• [Exercise objective]
Search the records below for the line containing "Accesorii bicicleta". Output that line and all later lines exactly; output nothing else.

━━━ Provided records

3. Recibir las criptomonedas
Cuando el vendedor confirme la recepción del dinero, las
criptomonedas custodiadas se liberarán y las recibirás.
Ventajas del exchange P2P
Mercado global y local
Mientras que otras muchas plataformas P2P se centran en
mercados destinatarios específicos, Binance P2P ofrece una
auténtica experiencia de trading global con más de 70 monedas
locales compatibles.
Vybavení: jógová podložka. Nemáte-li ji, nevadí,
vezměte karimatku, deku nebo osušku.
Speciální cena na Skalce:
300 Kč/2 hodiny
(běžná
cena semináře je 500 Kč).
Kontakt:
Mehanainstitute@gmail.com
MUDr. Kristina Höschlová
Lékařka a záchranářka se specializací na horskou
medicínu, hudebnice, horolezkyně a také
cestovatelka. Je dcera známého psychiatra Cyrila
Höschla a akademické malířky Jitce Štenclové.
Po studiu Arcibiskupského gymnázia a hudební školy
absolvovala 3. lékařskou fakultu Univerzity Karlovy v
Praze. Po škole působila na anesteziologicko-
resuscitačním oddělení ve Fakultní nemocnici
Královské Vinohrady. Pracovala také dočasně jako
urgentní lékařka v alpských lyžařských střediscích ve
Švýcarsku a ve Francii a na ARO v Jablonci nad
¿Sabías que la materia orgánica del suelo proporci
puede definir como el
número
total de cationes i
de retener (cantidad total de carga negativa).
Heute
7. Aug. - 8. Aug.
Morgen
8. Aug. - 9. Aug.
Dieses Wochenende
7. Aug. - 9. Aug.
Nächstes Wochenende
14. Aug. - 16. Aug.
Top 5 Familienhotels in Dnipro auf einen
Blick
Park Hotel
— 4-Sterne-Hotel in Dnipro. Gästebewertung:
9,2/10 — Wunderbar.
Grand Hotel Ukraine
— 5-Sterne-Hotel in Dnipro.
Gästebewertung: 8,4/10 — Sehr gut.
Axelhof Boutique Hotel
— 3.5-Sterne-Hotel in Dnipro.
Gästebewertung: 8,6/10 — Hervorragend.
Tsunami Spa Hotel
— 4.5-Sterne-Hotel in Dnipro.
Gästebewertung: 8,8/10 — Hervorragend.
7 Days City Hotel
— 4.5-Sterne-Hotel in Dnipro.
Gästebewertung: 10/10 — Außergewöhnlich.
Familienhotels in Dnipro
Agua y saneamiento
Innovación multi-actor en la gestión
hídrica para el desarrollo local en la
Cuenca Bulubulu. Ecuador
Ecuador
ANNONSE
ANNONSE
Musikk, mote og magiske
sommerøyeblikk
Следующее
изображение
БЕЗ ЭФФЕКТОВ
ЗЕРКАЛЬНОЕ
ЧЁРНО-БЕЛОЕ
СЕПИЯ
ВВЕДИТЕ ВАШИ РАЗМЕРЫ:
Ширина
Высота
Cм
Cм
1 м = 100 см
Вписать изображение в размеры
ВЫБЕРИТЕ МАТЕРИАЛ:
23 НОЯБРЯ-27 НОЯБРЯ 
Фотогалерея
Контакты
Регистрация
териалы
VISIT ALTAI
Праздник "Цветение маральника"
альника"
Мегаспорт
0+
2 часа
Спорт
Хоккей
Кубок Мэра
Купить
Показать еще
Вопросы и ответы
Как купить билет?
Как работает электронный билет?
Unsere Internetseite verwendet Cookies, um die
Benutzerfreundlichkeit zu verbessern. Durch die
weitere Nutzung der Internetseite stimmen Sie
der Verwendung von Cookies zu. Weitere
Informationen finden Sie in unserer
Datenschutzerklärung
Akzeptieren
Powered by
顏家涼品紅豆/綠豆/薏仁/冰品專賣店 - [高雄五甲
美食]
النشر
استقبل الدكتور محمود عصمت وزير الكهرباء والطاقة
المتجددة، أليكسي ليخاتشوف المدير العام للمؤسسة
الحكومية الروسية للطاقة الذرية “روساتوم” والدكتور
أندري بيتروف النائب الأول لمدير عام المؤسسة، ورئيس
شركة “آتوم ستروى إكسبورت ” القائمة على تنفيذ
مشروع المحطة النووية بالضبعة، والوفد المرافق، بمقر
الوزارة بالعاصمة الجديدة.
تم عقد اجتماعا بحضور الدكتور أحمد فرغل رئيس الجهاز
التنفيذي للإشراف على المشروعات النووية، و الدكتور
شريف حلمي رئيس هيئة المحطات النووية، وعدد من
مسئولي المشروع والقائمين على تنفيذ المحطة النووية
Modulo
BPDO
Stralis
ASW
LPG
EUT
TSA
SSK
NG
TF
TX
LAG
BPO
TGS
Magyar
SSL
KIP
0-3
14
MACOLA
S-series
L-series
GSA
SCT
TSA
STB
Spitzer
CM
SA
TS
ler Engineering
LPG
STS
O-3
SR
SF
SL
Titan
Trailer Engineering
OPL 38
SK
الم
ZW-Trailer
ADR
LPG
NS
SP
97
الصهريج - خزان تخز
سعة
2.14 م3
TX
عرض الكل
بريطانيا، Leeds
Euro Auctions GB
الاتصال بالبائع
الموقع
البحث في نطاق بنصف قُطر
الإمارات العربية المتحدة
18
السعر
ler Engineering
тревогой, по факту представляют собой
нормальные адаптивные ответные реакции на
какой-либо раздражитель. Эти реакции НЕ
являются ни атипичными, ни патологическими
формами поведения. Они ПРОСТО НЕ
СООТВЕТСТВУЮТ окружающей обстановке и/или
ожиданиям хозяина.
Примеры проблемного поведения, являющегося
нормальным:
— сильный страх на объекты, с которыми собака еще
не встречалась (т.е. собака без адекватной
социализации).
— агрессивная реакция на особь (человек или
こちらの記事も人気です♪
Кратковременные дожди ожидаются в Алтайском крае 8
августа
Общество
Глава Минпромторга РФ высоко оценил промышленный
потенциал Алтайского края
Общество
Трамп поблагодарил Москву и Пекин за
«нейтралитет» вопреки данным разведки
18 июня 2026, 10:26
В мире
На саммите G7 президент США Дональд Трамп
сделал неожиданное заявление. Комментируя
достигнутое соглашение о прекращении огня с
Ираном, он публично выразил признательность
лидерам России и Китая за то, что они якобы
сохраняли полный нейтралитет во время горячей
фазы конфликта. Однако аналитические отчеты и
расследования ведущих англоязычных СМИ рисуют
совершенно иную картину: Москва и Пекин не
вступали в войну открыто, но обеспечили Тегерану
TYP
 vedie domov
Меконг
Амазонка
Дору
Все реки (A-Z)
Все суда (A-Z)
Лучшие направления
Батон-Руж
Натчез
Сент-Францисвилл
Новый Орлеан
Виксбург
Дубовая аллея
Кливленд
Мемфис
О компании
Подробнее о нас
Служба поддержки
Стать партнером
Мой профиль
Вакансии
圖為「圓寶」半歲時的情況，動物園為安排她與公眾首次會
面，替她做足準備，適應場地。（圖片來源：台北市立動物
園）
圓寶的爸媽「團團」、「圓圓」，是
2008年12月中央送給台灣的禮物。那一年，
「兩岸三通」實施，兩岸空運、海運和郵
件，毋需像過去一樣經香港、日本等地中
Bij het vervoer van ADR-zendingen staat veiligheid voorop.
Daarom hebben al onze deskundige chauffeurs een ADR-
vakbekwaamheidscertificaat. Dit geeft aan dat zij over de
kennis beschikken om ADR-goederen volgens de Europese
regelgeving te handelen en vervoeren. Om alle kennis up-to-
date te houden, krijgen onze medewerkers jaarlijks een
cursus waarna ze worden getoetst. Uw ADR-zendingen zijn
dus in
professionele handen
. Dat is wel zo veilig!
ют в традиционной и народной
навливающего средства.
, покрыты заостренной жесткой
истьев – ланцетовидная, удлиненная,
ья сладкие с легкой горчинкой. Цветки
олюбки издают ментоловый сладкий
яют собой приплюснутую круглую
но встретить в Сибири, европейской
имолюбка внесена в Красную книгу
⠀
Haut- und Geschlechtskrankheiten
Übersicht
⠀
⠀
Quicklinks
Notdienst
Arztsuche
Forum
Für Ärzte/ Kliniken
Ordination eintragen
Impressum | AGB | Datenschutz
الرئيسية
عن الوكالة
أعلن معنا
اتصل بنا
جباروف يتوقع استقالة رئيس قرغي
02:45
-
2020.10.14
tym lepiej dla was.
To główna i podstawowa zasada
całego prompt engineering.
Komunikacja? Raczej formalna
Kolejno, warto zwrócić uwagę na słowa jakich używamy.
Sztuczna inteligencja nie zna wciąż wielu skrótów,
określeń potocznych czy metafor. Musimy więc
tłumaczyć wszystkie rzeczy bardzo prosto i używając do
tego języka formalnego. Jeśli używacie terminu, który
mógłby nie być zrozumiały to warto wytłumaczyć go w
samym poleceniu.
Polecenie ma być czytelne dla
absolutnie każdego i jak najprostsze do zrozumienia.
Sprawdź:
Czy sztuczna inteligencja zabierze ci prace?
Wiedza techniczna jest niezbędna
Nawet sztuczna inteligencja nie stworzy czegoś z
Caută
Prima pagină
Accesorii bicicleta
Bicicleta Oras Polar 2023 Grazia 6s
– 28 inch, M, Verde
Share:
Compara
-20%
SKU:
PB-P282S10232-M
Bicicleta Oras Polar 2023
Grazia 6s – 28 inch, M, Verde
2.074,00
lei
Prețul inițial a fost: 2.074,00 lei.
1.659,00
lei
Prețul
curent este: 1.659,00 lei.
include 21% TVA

━━━━━━

• [Response]
Accesorii bicicleta
Bicicleta Oras Polar 2023 Grazia 6s
– 28 inch, M, Verde
Share:
Compara
-20%
SKU:
PB-P282S10232-M
Bicicleta Oras Polar 2023
Grazia 6s – 28 inch, M, Verde
2.074,00
lei
Prețul inițial a fost: 2.074,00 lei.
1.659,00
lei
Prețul
curent este: 1.659,00 lei.
include 21% TVA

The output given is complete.